Bahco: How did you get started?
Andreas: It was just a coincidence. I have none of it in my family or anything. I just liked to work with my hands and took a chance.
What was the first thing you made?
It was from a pine tree in metal workshop at school. We took the bark and used it to make a boat. After school, it was building the foundations to hold concrete.
Do you have a favourite project of period of time?
I’ve been doing this for 23 years and have always been doing stuff for other people. 4-5 years back I got my own house and that’s my favourite project. It’s an old house from the 1850s, so there’s always something to do. It’s a constant project.
So, have you completely renovated the house then?

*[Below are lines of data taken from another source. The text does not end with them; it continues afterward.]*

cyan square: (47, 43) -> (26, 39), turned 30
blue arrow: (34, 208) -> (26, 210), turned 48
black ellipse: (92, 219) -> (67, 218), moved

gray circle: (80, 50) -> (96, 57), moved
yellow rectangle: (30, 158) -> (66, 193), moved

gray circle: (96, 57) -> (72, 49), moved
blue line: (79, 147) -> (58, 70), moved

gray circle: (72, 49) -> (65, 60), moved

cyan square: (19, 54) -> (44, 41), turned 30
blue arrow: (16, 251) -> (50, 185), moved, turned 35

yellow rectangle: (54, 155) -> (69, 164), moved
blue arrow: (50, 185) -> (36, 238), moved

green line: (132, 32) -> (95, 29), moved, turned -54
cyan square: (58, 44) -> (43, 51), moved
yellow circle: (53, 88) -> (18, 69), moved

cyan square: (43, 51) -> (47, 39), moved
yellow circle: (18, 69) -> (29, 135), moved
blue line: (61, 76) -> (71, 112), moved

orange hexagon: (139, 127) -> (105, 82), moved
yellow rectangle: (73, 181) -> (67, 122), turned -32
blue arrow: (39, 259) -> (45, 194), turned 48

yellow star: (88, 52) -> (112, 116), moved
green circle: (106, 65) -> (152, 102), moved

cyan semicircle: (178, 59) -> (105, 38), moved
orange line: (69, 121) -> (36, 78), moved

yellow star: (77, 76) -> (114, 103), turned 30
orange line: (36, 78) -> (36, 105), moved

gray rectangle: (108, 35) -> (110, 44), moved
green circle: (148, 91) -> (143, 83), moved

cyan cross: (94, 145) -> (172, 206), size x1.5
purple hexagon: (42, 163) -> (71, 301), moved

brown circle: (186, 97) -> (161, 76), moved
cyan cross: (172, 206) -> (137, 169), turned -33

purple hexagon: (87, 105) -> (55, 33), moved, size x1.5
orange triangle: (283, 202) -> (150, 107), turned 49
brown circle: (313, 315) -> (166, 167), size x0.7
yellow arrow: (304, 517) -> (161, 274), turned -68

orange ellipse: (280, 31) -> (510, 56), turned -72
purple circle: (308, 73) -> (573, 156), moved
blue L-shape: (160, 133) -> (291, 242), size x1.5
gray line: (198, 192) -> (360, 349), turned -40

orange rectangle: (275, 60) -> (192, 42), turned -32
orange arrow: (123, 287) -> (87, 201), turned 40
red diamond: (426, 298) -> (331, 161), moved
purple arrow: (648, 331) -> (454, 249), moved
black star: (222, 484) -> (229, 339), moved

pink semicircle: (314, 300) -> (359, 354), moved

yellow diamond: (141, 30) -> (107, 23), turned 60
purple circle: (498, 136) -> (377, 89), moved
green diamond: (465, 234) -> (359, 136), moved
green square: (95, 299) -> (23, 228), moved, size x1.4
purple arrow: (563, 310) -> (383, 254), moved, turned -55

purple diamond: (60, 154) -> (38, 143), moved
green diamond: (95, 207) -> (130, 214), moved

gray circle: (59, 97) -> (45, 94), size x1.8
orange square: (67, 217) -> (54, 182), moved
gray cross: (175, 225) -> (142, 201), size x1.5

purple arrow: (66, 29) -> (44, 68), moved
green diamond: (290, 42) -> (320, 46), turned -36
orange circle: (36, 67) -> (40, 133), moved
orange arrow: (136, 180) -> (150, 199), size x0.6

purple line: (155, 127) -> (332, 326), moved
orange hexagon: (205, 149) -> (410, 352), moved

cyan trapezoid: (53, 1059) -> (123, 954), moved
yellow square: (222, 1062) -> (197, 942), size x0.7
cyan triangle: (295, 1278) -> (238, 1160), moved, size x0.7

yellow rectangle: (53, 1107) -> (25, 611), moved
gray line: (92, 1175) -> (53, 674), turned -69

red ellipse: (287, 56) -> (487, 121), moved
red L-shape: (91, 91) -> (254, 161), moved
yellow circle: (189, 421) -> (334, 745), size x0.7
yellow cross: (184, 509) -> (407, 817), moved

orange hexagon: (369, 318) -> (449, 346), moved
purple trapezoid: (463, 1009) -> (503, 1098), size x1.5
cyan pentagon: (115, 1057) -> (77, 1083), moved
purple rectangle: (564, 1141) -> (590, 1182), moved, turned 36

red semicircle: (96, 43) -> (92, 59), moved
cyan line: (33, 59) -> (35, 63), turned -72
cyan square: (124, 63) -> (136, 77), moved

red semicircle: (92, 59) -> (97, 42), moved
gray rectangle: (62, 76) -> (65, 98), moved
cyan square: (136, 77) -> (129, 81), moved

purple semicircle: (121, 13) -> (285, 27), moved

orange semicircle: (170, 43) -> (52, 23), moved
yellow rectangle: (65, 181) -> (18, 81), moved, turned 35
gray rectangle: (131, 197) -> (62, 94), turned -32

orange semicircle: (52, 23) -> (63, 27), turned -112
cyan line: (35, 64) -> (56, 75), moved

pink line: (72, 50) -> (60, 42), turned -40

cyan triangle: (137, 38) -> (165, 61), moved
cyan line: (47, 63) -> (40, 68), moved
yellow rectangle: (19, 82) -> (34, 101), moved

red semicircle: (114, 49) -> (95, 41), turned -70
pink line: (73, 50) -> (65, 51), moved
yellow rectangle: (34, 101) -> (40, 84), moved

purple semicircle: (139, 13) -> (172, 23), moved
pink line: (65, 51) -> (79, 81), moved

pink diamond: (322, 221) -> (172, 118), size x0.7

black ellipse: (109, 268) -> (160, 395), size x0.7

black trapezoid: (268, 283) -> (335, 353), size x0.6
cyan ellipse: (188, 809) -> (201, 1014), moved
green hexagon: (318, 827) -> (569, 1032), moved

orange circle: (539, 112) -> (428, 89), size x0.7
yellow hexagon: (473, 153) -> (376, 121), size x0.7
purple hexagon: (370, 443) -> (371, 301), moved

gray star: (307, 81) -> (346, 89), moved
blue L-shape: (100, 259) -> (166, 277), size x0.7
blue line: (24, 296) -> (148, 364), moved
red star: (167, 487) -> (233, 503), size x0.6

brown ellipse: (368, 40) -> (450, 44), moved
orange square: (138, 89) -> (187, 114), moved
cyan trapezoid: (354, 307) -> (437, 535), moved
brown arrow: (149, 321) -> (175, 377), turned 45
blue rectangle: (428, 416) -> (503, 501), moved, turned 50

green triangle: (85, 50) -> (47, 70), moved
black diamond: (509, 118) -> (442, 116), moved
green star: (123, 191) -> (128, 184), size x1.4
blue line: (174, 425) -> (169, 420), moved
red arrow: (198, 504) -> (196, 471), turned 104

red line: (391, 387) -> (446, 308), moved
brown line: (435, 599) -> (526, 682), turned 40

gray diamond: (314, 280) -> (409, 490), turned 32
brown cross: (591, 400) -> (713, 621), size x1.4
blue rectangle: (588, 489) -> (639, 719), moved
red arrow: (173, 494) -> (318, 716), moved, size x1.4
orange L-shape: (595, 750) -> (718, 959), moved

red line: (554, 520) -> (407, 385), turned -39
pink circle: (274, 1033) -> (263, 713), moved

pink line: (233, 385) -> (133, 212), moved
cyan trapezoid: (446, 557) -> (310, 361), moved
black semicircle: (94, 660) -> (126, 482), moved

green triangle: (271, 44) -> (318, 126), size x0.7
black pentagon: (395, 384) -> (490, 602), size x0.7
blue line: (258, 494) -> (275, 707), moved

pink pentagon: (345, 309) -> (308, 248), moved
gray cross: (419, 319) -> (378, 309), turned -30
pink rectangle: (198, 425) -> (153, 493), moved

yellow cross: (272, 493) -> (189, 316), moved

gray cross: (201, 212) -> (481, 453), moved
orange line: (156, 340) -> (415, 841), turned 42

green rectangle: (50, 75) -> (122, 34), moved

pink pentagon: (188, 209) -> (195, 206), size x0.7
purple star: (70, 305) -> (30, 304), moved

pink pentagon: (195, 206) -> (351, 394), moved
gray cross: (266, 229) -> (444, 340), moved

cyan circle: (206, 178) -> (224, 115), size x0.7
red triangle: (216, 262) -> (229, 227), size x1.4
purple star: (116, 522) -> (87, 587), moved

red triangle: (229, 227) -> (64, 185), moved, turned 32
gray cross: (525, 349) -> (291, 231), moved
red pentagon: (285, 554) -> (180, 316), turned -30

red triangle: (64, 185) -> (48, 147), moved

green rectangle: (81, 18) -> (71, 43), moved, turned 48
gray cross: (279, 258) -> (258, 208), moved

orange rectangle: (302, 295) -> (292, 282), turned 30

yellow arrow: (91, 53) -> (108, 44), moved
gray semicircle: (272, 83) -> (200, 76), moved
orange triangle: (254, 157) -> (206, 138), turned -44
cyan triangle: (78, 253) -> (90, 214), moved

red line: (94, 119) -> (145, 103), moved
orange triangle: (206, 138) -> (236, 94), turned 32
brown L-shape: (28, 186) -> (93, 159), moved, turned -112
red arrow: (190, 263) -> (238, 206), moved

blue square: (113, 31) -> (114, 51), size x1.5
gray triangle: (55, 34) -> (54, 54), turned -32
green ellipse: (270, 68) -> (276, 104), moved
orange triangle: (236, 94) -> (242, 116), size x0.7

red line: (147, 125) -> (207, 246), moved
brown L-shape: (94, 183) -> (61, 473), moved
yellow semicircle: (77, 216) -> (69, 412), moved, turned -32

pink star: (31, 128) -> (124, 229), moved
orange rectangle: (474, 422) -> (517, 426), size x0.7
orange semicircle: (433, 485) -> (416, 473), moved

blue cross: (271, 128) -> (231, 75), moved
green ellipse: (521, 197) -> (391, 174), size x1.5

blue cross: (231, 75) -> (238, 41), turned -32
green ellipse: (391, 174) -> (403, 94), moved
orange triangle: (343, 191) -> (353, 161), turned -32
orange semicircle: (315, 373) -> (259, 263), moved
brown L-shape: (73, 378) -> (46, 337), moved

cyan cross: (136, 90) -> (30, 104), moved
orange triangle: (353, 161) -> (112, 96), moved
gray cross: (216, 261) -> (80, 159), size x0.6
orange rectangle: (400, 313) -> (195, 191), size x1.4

No, because we’ve got the family project as well. Our two kids get all the focus right now. They’re five months old and three years old, so we’re just planning. We’ve done the roof and repainted, small things while we plan the bigger projects.
We’re making a small house on the outside as well with leftover materials. I started this using some windows I’d collected from another job and had lots of planks left from roof scaffolding.
What is the hardest project you have worked on?
The house is a challenge because it involves all my family and the other bits that come with all houses. It can be tough for the person you live with as well, when you work from seven in the morning to seven at night, so, that’s kind of difficult.
I did one project on my own after school. I was all alone for half a year out on an island. I was working on an old saw house I built for my uncle and rebuilding it into a workshop. It put a real demand on my knowledge. It started as a shed, but ended as a fully functional workshop for cars and boats.
“I had no internet on my cell phone, so I had to figure things out and ask other people in the business how to do things.”
What about the largest project?
I’ve spent time on several big construction sites, but the latest one was a big school that was being renovated into a hotel. I was one of six carpenters employed by Skanska, and I worked on turning old bunkrooms into more hotel standard accommodation.
What is your favourite tool or piece of equipment?
The one I use most is the screwdriver, but the one I like to use and find the most flexible would be the Jig Saw. It’s a small handsaw that’s always easy to have with you. And of course the hammer. The hammer is a big one.
What motivates you to go to work every day?
It’s the variation. Of both the people and the jobs. No day is alike. Then, the impact and effect of the weather. It’s something you always have to have in mind.
Do you have any advice for the next generation of carpenters?
It’s not a technique for carpentry or the trade, but just to be open-minded and never feel like you have learned everything.
To be open to new things. When you can use your knowledge and use new things, the combination is fantastic.
"To hang in there with the early mornings—after 10 years it gets funny.”